PeopleSoft, Inc. announced that following discussions throughout the weekend, the Board of Directors, based upon the recommendation of the Transaction Committee of independent directors, has approved a definitive merger agreement under which a subsidiary of Oracle Corporation will acquire all PeopleSoft shares for $26.50 per share in cash. The total value of the transaction is approximately $10.3 billion.

Under terms of the agreement, Oracle will revise its tender offer by this Wednesday, December 15th, and it will remain open through December 28th, unless extended in accordance with the merger agreement. The Board recommends that PeopleSoft stockholders tender their shares into Oracle's offer. Following the completion of the tender offer, Oracle intends to complete a merger in which all remaining PeopleSoft shares will be acquired for $26.50 per share.

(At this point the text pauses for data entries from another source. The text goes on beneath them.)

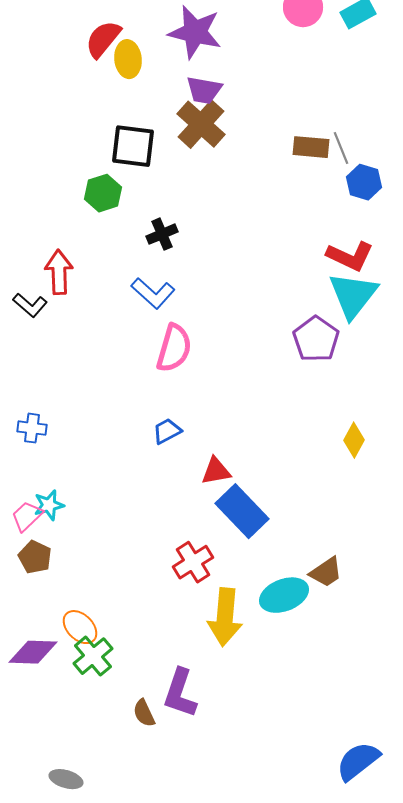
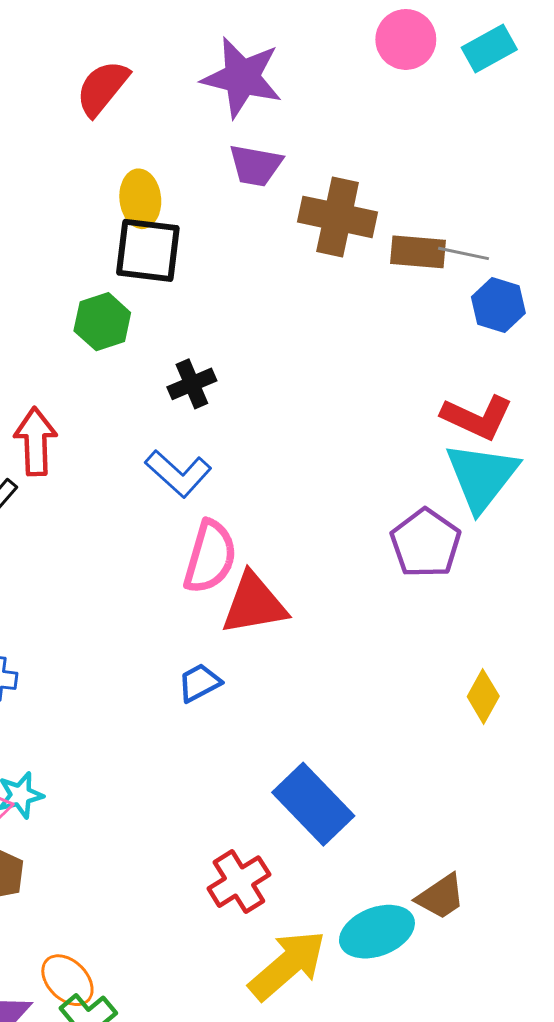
yellow ellipse: (128, 59) -> (140, 199), moved
brown cross: (201, 124) -> (338, 217), moved, turned -30
gray line: (341, 148) -> (463, 253), turned -56
red triangle: (216, 471) -> (254, 604), moved, size x1.5
yellow arrow: (225, 617) -> (287, 965), turned -136

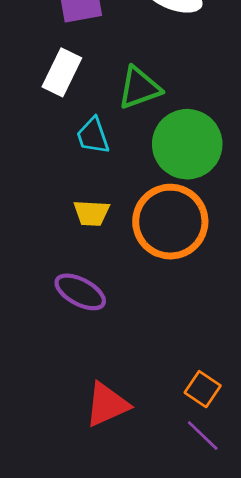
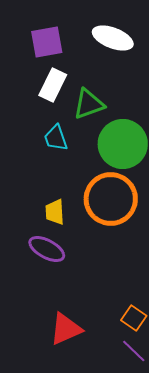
white rectangle: (62, 72) -> (53, 85), moved
yellow trapezoid: (91, 213) -> (55, 212), moved, turned 84

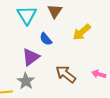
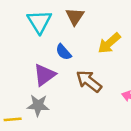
brown arrow: (66, 74) -> (89, 81), moved
gray star: (26, 81) -> (38, 105), turned -30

A. George "Skip" Battle, Chairman of PeopleSoft's Transaction Committee, said, "After careful consideration, we believe this revised offer provides good value for PeopleSoft stockholders and represents a substantial increase in value from October. PeopleSoft is a strong and vibrant company. Our fourth quarter numbers have been running ahead of plan. Our ability to deliver this shareholder value would not have been possible without the relentless efforts of our employees. This has been a long, emotional struggle, and our employees have consistently performed well under the most challenging of circumstances. The Board salutes our employees for their outstanding dedication to PeopleSoft and is grateful to our customers who have continued to buy our products and stand by us during these uncertain times."

Oracle and PeopleSoft will each stay all pending litigation and will dismiss such litigation permanently following the consummation of the offer.

The offer is subject to at least a majority of the fully diluted outstanding shares being validly tendered into the offer and to a limited number of other customary conditions.